What to work on:
Output each entry below as it stands, leaving out every picture.

Page-level text extractions:
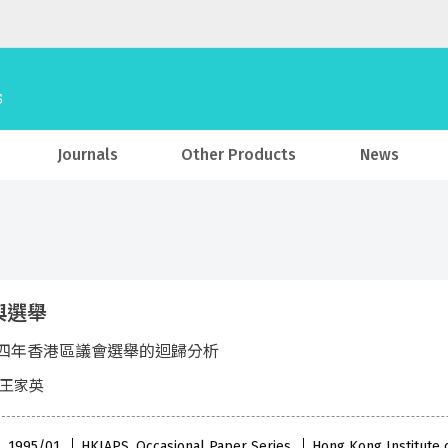
Journals
Other Products
News
與選舉
四年香港區議會選舉的迴歸分析
 王家英
 , 1995/01
HKIAPS, Occasional Paper Series
Hong Kong Institute o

Completed task:
Journals
Other Products
News
與選舉
四年香港區議會選舉的迴歸分析
 王家英
 , 1995/01
HKIAPS, Occasional Paper Series
Hong Kong Institute o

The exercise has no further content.